Faculty of Mathematics and Natural Sciences - Biogeography

Faculty of Mathematics and Natural Sciences | Geography Department | Biogeography | Projects | Land-use & biodiversity Chaco | Land-use and biodiversity in the Chaco - Expected Results & Significance

Land-use and biodiversity in the Chaco - Expected Results & Significance

 

The project proposed here aims to make substantial contributions to the fields of land use science, conservation science, and sustainability science.

 

First, understanding and balancing the often conflicting goals of agricultural production and biodiversity conservation is a great challenge for science and policy-making alike. Yet, few studies have assessed these trade-offs in biodiversity-rich areas that are undergoing rapid land use changes, and these have focused on very small study areas. Thus, this project will provide new and important insights into the trade-offs between agriculture and biodiversity for a poorly studied, yet highly dynamic regions.
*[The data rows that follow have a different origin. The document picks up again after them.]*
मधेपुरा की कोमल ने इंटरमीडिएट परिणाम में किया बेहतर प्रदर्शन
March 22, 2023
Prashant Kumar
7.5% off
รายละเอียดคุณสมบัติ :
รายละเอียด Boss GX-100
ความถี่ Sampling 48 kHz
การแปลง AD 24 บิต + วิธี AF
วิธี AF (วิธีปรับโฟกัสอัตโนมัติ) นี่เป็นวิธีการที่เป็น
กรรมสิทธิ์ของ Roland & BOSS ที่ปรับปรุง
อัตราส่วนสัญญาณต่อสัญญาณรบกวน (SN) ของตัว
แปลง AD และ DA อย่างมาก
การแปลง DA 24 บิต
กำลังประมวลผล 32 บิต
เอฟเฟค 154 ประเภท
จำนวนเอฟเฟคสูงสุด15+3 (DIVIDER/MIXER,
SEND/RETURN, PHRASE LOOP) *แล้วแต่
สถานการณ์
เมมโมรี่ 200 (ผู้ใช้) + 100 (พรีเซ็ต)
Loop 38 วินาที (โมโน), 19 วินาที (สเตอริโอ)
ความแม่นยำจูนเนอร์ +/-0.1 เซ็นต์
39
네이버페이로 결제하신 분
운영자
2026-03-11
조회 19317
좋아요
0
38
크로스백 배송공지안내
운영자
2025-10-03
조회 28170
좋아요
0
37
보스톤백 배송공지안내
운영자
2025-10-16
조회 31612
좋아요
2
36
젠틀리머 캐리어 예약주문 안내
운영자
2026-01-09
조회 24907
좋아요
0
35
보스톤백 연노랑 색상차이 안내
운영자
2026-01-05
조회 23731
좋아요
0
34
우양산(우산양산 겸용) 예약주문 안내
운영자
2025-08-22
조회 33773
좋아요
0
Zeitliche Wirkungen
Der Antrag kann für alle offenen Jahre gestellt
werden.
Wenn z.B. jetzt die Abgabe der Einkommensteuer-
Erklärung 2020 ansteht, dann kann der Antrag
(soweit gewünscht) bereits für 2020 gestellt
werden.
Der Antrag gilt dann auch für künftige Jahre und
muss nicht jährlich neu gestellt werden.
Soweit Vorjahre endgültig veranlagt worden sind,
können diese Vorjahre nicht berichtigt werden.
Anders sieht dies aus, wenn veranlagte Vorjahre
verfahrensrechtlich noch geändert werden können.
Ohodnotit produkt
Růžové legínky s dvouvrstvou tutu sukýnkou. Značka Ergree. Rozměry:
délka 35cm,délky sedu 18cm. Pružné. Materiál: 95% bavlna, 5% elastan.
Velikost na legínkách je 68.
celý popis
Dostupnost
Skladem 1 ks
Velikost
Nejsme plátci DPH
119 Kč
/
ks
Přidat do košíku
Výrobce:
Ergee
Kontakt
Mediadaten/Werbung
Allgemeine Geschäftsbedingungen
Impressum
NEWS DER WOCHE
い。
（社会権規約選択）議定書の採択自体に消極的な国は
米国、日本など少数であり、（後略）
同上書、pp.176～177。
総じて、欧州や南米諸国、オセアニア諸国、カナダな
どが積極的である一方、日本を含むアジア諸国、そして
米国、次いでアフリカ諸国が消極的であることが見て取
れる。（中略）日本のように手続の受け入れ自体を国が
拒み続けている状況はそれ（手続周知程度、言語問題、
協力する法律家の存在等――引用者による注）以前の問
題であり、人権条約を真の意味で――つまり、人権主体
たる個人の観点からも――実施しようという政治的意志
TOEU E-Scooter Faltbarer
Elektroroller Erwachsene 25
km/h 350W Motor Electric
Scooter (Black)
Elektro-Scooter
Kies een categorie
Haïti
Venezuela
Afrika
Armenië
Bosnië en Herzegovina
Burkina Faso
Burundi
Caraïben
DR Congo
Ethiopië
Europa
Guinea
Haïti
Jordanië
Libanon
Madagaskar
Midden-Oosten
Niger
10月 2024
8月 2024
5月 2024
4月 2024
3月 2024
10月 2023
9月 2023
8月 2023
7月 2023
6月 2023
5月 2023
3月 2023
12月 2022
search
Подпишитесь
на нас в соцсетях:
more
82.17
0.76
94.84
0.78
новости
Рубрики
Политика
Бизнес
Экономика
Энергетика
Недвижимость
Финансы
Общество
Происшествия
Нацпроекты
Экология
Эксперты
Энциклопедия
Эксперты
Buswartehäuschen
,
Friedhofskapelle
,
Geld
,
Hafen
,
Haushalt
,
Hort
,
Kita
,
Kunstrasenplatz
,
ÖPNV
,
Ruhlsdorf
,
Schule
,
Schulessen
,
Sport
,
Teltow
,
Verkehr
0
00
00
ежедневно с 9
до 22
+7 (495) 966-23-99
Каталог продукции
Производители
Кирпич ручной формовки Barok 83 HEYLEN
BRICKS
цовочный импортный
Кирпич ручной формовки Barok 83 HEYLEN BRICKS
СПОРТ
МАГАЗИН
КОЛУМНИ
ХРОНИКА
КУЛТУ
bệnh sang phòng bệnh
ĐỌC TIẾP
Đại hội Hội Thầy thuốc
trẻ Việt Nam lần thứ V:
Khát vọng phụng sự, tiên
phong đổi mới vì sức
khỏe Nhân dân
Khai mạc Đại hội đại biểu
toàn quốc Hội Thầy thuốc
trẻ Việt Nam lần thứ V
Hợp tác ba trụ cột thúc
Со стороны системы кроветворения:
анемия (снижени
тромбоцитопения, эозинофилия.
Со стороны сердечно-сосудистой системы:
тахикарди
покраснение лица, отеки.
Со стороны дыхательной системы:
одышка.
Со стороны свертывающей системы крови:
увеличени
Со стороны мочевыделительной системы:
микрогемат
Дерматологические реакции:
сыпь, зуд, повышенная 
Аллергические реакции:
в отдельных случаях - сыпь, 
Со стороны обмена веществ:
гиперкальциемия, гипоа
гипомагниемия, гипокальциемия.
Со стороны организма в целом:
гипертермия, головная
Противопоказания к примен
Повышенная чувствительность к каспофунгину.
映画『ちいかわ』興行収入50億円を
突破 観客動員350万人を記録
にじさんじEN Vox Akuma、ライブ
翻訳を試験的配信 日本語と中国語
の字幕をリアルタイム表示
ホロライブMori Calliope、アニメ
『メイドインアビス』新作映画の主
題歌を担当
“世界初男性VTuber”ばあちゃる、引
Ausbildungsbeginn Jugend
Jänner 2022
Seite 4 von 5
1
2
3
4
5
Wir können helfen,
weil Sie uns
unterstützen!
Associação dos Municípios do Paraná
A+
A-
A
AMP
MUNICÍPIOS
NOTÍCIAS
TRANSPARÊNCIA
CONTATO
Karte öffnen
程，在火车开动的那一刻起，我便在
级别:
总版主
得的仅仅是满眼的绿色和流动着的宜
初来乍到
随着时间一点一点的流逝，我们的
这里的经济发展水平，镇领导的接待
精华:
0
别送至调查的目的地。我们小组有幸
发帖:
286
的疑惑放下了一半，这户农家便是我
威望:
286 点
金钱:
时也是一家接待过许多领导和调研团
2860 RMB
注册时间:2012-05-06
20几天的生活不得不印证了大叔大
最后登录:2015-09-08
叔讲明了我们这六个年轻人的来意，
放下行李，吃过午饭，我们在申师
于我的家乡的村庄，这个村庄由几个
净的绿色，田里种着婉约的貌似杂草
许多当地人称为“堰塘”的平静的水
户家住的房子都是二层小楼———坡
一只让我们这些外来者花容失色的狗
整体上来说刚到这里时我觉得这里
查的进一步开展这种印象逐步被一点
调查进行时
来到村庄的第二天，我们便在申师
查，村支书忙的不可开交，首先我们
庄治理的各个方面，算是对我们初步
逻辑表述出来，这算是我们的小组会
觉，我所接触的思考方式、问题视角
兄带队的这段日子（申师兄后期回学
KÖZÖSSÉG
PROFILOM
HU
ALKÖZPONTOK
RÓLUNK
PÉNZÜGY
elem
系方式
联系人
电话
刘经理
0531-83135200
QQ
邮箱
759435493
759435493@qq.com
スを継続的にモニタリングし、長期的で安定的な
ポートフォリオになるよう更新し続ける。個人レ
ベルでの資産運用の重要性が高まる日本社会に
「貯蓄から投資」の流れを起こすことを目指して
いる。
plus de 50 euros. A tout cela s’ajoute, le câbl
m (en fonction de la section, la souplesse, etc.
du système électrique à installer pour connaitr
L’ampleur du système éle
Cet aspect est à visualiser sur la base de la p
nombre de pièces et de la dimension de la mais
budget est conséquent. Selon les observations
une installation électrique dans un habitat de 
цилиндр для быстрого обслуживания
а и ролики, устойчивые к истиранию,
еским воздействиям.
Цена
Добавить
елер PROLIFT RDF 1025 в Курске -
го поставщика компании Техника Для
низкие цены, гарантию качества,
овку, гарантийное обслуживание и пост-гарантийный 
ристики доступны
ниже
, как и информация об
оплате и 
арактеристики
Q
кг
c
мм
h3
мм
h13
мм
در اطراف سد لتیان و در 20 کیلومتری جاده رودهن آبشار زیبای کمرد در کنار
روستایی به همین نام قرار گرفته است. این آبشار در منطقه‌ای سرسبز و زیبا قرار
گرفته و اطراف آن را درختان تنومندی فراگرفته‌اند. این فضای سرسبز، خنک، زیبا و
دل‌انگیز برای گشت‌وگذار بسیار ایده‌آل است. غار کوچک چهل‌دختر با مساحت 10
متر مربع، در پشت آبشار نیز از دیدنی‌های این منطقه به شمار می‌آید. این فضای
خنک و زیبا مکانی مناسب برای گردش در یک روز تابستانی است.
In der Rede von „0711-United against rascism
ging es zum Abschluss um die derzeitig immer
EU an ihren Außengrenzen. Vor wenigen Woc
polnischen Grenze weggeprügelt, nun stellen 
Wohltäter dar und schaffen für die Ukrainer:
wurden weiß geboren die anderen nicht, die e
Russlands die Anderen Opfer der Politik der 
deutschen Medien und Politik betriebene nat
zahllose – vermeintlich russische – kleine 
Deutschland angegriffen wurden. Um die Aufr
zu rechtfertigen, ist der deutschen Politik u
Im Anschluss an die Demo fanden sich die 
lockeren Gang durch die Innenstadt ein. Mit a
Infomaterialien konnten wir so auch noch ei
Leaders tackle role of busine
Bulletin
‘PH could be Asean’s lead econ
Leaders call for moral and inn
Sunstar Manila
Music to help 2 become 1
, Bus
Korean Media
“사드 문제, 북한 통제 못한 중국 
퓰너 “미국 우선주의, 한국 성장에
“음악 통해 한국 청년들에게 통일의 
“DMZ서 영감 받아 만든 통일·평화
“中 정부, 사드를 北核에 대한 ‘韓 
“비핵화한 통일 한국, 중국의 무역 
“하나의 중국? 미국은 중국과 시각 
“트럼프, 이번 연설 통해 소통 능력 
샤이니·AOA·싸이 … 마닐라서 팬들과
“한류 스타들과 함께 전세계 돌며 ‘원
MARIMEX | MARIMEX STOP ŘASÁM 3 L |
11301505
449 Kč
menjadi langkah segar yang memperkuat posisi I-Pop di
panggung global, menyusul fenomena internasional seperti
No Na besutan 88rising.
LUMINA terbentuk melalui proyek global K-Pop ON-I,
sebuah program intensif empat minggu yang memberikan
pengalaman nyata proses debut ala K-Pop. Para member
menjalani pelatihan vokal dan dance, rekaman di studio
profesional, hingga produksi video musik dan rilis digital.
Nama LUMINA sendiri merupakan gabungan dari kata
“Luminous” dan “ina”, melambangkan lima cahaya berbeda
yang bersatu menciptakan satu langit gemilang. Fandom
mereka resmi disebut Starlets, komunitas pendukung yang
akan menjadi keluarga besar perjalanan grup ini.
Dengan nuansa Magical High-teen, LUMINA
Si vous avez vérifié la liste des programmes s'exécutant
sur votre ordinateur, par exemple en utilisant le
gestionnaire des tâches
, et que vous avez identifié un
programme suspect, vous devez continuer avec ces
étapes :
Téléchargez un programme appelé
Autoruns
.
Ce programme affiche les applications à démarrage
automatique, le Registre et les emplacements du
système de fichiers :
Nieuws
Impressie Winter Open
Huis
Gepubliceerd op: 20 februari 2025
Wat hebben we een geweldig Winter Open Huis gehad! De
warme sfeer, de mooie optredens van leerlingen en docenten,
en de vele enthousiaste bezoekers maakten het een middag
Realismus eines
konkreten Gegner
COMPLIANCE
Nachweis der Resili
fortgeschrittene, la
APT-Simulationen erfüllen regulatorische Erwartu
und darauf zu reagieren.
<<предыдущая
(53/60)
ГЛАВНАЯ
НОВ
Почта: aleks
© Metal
Second, the project will break new ground by comprehensively exploring the relationship between land use change and biodiversity dynamics. Past assessments have often neglected the role of land use intensification and environmental heterogeneity, as well as the importance of land use legacies in determining current biodiversity patterns. This project will advance these lines of inquiry, specifically in regards to understanding non-linearity in the relationship between land use change and biodiversity dynamics.

Third, this project will provide the first comprehensive reconstruction of land system dynamics for the last 25 years for the entire Argentine Chaco, considering both land conversions and intensification processes, thereby substantially improving our understanding of land use change in this part of the world. Specifically, this will provide new insights into the proximate drivers of deforestation (e.g., soybean farming vs. cattle ranching), potential displacement effects, and the questions whether agri-business expansion leads to recovery of remaining natural vegetation.

Fourth, the project will systematically gather primary biodiversity data on bird communities, providing new insights into spatial patterns of biodiversity in this poorly studied region – regarding species richness, community turnover, and abundance of key indicator species.

Finally, the insights on biodiversity and agricultural productivity patterns, on trade-off and synergies among them, the spatial datasets generated by the proposed project, and the multicriteria optimization model we will derive will all provide important decision support to manage towards sustainability in the Chaco, one of the world’s most rapidly changing ecoregions.